Grief is about letting go, not feeling sorry for oneself. It is about acknowledging and owning what has happened, not suppressing, or denying it. I lost the ability to garden, go bushwalking, perform home maintenance tasks and a bunch of other things that were integral parts of my normal. I am reminded constantly of that loss, not because I dwell on it, but because the garden still needs tending, as does the house.

But grieving is not just a one-off thing. It can last a lifetime. A friend who lost his son to bone cancer when he was just 17 remembers his death with his daughter each year. And when an experience re-defines you as different from those you were once like the reminders can be constant.

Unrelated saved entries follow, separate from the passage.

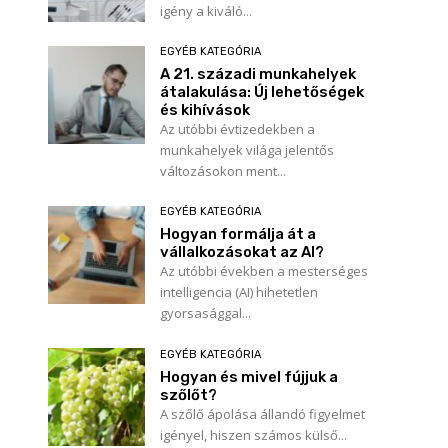
igény a kiváló...
EGYÉB KATEGÓRIA
A 21. századi munkahelyek
átalakulása: Új lehetőségek
és kihívások
Az utóbbi évtizedekben a
munkahelyek világa jelentős
változásokon ment...
EGYÉB KATEGÓRIA
Hogyan formálja át a
vállalkozásokat az AI?
Az utóbbi években a mesterséges
intelligencia (AI) hihetetlen
gyorsasággal...
EGYÉB KATEGÓRIA
Hogyan és mivel fújjuk a
szőlőt?
A szőlő ápolása állandó figyelmet
igényel, hiszen számos külső...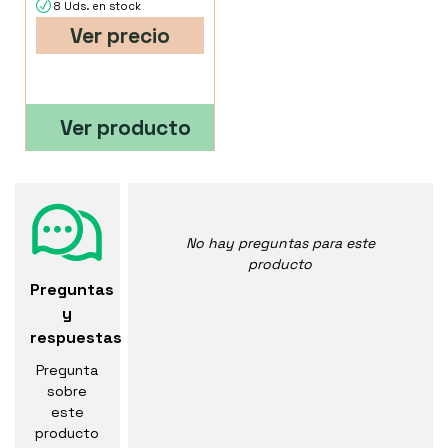
8 Uds. en stock
Ver precio
Ver producto
No hay preguntas para este
producto
Preguntas
y
respuestas
Pregunta
sobre
este
producto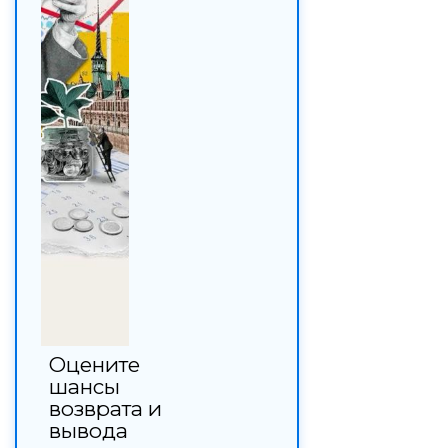
Оцените
шансы
возврата и
вывода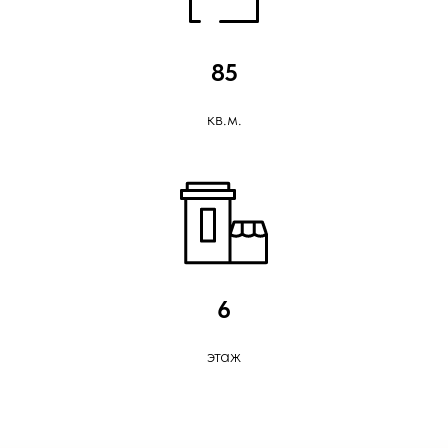
85
кв.м.
6
этаж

One of my former colleagues became suddenly deaf after being given medication for a condition that had nothing to do with his ears. I spent quite a few hours on the phone with him once he acquired hearing aids that allowed him to use a phone. He was traumatized by his sudden loss of hearing. Nobody had spoken to him about the sudden loss or let him speak about his experience. In 2019 he spoke at a seminar on disability awareness held for regional staff members. He talked about what felt like to become deaf, and the struggle of adjusting.

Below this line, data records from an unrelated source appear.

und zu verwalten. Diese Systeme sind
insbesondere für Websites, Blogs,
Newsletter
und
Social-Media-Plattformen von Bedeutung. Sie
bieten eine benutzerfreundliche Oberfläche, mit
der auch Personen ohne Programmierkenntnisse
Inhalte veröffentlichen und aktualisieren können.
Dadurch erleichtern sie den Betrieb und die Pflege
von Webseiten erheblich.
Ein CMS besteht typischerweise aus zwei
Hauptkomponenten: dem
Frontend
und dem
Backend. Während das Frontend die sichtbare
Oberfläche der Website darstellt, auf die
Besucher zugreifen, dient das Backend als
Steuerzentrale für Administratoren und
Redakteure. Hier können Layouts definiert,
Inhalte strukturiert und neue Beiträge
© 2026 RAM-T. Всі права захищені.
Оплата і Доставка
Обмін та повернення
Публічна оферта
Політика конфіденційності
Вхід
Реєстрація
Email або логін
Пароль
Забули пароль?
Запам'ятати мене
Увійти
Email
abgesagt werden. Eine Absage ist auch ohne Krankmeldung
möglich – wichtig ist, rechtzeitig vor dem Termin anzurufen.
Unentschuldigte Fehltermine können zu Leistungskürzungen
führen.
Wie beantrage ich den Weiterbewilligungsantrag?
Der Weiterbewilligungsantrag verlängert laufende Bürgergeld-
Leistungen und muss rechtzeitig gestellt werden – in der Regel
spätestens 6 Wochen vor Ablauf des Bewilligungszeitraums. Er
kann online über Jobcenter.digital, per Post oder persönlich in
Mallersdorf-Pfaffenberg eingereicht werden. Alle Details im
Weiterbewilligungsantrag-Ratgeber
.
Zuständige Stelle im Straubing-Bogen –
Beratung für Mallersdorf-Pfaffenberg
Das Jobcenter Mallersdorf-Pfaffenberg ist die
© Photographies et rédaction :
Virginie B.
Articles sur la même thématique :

I saw him change – from being angry to being an advocate. He was angry because he had become deaf. He was frustrated nobody he worked with understood that. Rather than giving empathy they were remote. They didn’t understand – how could they. He didn’t understand but was expected to do so. He was expected to be ‘heroic’, but that was a role imposed – as it always is. And we assume heroes don’t grieve, they ‘suck it up’.

Courage and determination aren’t exceptional

I constantly remind myself of Claire Cunningham’s observation that disability is just part of the spectrum of being human. People quietly experience and endure shocking and painful experiences – and we adapt mostly – though in ways that are not always ideal. 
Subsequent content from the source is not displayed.